[TASK OBJECTIVE] From the entries below, copy out all lines holding "root".

[Items from a data source]
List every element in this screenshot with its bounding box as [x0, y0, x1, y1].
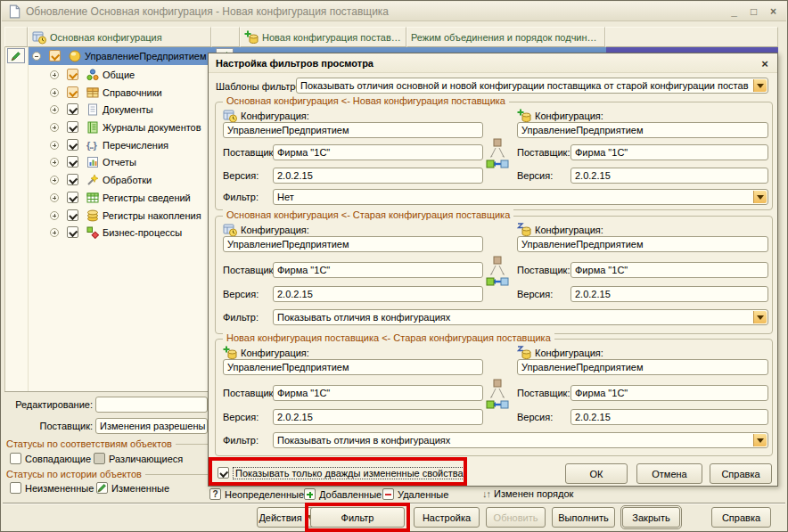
minus-icon	[382, 488, 394, 500]
column-status-2[interactable]	[211, 27, 240, 47]
vendor-field[interactable]: Фирма "1С"	[570, 144, 768, 160]
tree-root-row[interactable]: УправлениеПредприятием	[29, 47, 207, 64]
templates-label: Шаблоны фильтров:	[216, 81, 294, 92]
config-name-field[interactable]: УправлениеПредприятием	[223, 236, 483, 252]
expand-icon[interactable]	[50, 158, 59, 167]
twice-changed-checkbox[interactable]: Показывать только дважды измененные свой…	[218, 467, 465, 479]
column-new-vendor-config[interactable]: Новая конфигурация постав…	[240, 27, 406, 47]
help-button[interactable]: Справка	[711, 507, 771, 528]
close-button[interactable]: ×	[766, 4, 781, 18]
checkbox[interactable]	[218, 467, 229, 479]
expand-icon[interactable]	[50, 123, 59, 132]
matching-checkbox[interactable]: Совпадающие	[10, 453, 91, 464]
expand-icon[interactable]	[50, 193, 59, 202]
templates-combo[interactable]: Показывать отличия основной и новой конф…	[296, 78, 768, 94]
tree-item-reports[interactable]: Отчеты	[50, 153, 136, 170]
tree-item-accumulation-registers[interactable]: Регистры накопления	[50, 207, 201, 224]
legend-undefined: ? Неопределенные	[209, 488, 304, 500]
chevron-down-icon[interactable]	[753, 79, 767, 92]
root-checkbox[interactable]	[49, 50, 61, 61]
version-field[interactable]: 2.0.2.15	[273, 409, 483, 425]
filter-button[interactable]: Фильтр	[310, 507, 405, 528]
collapse-icon[interactable]	[32, 52, 41, 61]
tree-item-enums[interactable]: {..} Перечисления	[50, 136, 168, 153]
data-processors-icon	[86, 174, 99, 186]
vendor-field[interactable]: Фирма "1С"	[273, 262, 483, 278]
close-window-button[interactable]: Закрыть	[622, 507, 680, 528]
checkbox[interactable]	[94, 453, 105, 464]
editing-field[interactable]	[95, 397, 208, 413]
tree-item-documents[interactable]: Документы	[50, 101, 153, 118]
tree-item-document-journals[interactable]: Журналы документов	[50, 119, 201, 135]
tree-item-catalogs[interactable]: Справочники	[50, 84, 162, 101]
item-checkbox[interactable]	[67, 86, 78, 98]
item-checkbox[interactable]	[67, 121, 78, 133]
version-field[interactable]: 2.0.2.15	[273, 168, 483, 184]
column-extra[interactable]	[605, 27, 778, 47]
config-name-field[interactable]: УправлениеПредприятием	[223, 359, 483, 375]
item-checkbox[interactable]	[67, 156, 78, 168]
cancel-button[interactable]: Отмена	[636, 463, 702, 484]
expand-icon[interactable]	[50, 70, 59, 79]
item-checkbox[interactable]	[67, 139, 78, 151]
version-field[interactable]: 2.0.2.15	[570, 409, 768, 425]
vendor-lock-field[interactable]: Изменения разрешены	[95, 418, 208, 434]
vendor-field[interactable]: Фирма "1С"	[273, 385, 483, 401]
filter-combo[interactable]: Показывать отличия в конфигурациях	[273, 432, 768, 448]
changed-checkbox[interactable]: Измененные	[96, 482, 169, 494]
config-name-field[interactable]: УправлениеПредприятием	[517, 359, 768, 375]
refresh-button[interactable]: Обновить	[486, 507, 546, 528]
expand-icon[interactable]	[50, 176, 59, 184]
column-status-1[interactable]	[4, 27, 28, 47]
pencil-box-icon[interactable]	[96, 482, 108, 494]
main-config-icon	[223, 223, 237, 237]
vendor-field[interactable]: Фирма "1С"	[273, 144, 483, 160]
common-icon	[86, 69, 99, 81]
minimize-button[interactable]: _	[726, 4, 742, 18]
vendor-field[interactable]: Фирма "1С"	[570, 385, 768, 401]
item-checkbox[interactable]	[67, 209, 78, 221]
item-checkbox[interactable]	[67, 226, 78, 238]
version-field[interactable]: 2.0.2.15	[273, 286, 483, 302]
editing-label: Редактирование:	[4, 399, 93, 410]
tree-item-common[interactable]: Общие	[50, 66, 135, 83]
column-merge-mode[interactable]: Режим объединения и порядок подчин…	[406, 27, 605, 47]
tree-item-data-processors[interactable]: Обработки	[50, 171, 152, 188]
tree-item-information-registers[interactable]: Регистры сведений	[50, 189, 191, 206]
vendor-field[interactable]: Фирма "1С"	[570, 262, 768, 278]
expand-icon[interactable]	[50, 88, 59, 97]
chevron-down-icon[interactable]	[753, 434, 767, 446]
reports-icon	[86, 156, 99, 168]
chevron-down-icon[interactable]	[753, 191, 767, 203]
item-checkbox[interactable]	[67, 103, 78, 115]
filter-combo[interactable]: Нет	[273, 189, 768, 205]
tree-item-business-processes[interactable]: Бизнес-процессы	[50, 224, 182, 241]
expand-icon[interactable]	[50, 141, 59, 150]
expand-icon[interactable]	[50, 105, 59, 114]
chevron-down-icon[interactable]	[753, 311, 767, 323]
checkbox[interactable]	[10, 453, 21, 464]
ok-button[interactable]: ОК	[565, 463, 628, 484]
item-checkbox[interactable]	[67, 174, 78, 185]
dialog-help-button[interactable]: Справка	[710, 463, 772, 484]
version-field[interactable]: 2.0.2.15	[570, 168, 768, 184]
unchanged-checkbox[interactable]: Неизмененные	[10, 482, 94, 494]
differing-checkbox[interactable]: Различающиеся	[94, 453, 183, 464]
maximize-button[interactable]: □	[746, 4, 761, 18]
item-checkbox[interactable]	[67, 69, 78, 80]
actions-button[interactable]: Действия	[257, 507, 316, 528]
version-field[interactable]: 2.0.2.15	[570, 286, 768, 302]
item-checkbox[interactable]	[67, 192, 78, 203]
config-name-field[interactable]: УправлениеПредприятием	[223, 122, 483, 138]
execute-button[interactable]: Выполнить	[552, 507, 615, 528]
config-name-field[interactable]: УправлениеПредприятием	[517, 122, 768, 138]
app-window: Обновление Основная конфигурация - Новая…	[0, 0, 788, 532]
dialog-close-button[interactable]: ×	[758, 56, 772, 70]
expand-icon[interactable]	[50, 228, 59, 237]
settings-button[interactable]: Настройка	[414, 507, 480, 528]
checkbox[interactable]	[10, 482, 21, 494]
filter-combo[interactable]: Показывать отличия в конфигурациях	[273, 309, 768, 325]
expand-icon[interactable]	[50, 211, 59, 220]
config-name-field[interactable]: УправлениеПредприятием	[517, 236, 768, 252]
column-main-config[interactable]: Основная конфигурация	[28, 27, 211, 47]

[RESPONSE FOR THIS EXERCISE]
tree-root-row[interactable]: УправлениеПредприятием	[29, 47, 207, 64]
root-checkbox[interactable]	[49, 50, 61, 61]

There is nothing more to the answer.